Thursday, February 19, 2009
Knife by RJ Anderson
There are humans at the bottom of the garden, and a glimpse inside their forbidden House convinces the fierce young faery known as Knife that they have knowledge that could help her dying people.
But if the human world has so much to offer, why is the faery Queen determined to keep her people away from it?
Is there a connection between the House and the faeries' loss of magic?
And why is Knife so drawn to the young Paul McCormick — that strangest of creatures, a human male?
Ms. Anderson introduces us to Bryony, a young, rebellious faery who is struggling against the constraints the society within the Oak has placed on her. She is envious of the Queen's Hunter, Thorn who is allowed Outside, she is even more envious of the Gatherers who are allowed out in order to forage for food, to feed the other faeries within the Oak. Bryony yearns to do something, to experience things, to not be cooped up.
She impulsively leaves the Oak, much to the horror of her carer/mother, Wink. As luck would have it, she leaves the Oak the same time the young human boy from the House decides to try and clamber around the branches. They come face to face for a brief moment, before she is pulled away to safety, away from certain capture by Human Boy.
As a sort of punishment for her willfulness, Bryony is sent to do the most tedious jobs around the Oak - for four years she is one of the lowest ranking faeries in the tree. But then the Queen summons her to a meeting and hands her to Thorn, to train, as the next Hunter.
And then we're off! Bryony grows taller, stronger and faster during this time - she finds out that she is genuinely good at being a hunter - she is a bit of a maverick, she excels at her new task. Through her newly acquired skills she receives a higher standing within the community of the Oak and for a change she is able to barter for items, on the same footing as the other faeries.

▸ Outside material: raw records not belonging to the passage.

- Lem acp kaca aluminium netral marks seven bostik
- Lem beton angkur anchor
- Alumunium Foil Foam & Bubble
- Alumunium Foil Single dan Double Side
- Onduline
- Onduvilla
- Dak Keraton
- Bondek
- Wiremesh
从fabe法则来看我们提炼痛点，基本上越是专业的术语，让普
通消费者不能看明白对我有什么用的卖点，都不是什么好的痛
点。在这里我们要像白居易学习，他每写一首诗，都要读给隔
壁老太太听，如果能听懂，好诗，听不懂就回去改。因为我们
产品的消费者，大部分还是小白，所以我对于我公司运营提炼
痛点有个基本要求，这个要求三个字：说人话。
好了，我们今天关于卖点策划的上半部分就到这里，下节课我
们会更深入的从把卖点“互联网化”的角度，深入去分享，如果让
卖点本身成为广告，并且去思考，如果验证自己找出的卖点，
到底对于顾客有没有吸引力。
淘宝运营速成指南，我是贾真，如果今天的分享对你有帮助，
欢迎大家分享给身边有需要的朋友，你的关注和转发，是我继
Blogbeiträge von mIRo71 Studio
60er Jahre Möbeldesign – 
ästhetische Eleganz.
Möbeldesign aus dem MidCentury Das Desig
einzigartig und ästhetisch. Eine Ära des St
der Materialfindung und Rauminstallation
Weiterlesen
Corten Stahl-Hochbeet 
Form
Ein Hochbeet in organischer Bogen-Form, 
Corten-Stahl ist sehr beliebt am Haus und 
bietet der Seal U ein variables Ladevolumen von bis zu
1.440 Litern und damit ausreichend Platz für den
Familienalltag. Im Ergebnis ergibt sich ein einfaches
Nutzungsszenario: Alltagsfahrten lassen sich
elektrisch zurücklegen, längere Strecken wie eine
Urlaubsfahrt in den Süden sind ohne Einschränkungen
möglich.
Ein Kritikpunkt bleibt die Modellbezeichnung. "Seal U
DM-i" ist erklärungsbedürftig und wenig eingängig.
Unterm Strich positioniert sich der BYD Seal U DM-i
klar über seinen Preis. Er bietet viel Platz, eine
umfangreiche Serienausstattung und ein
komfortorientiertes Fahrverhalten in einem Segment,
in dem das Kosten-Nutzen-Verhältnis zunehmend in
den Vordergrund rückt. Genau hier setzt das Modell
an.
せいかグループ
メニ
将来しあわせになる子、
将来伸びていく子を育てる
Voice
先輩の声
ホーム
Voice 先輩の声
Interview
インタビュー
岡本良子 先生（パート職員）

Bryony's character is carefully cast - she is extremely likable and you do feel compelled to root for her, as she grows in confidence and turns into a valued member of their society. But, she still does not conform - it's not in her make-up to do so. She visits the House, feeling drawn there. In fact, she makes several visits, unable to stop herself. She learns that the human boy, Paul, now older, will be returning home soon, that something terrible had happened to him.
It is through her relationship with Paul, who at first tries to keep her safe by putting her in a box, after she is attacked by a crow, that the differences between the faery society and human society become highlighted. Bryony, now called Knife as she is the fully fledged Queen's Hunter now, Thorn having retired, discovers that the tales told within the Oak about humans are very far from true. She strikes up an unlikely friendship with Paul which makes things very difficult for both of them.
The story unfolds with many twists and turns - the above bit that I've given is only part of what happens, there is so much more to be had and it is all written with the same steady consistent and compelling storytelling which make this a very moreish read. And before any boys out there think that Knife is a book about cuddly faeries - think again. Knife is fierce, independent and probably someone you want on your side in a fight. The story digs much deeper than I anticipated and I loved it. If you are at a loss as to what to read, having loved Spiderwick Chronicles and you're not quite ready to tackle Holly Black's novels, Tithe, Valiant and Ironside, as you feel it may be just that bit too advanced, give Knife a try. You'll be pleasantly surprised! (Also if you are an adult - Knife is a fantastic addition to any urban fantasy fan's bookshelf.)
Knife by RJ Anderson feels a very accomplished novel and I have high hopes for more from her (write faster, Rebecca!). You can find her website here and her livejournal site here. Knife is published in the UK by Orchard Books, part of Hachette Children.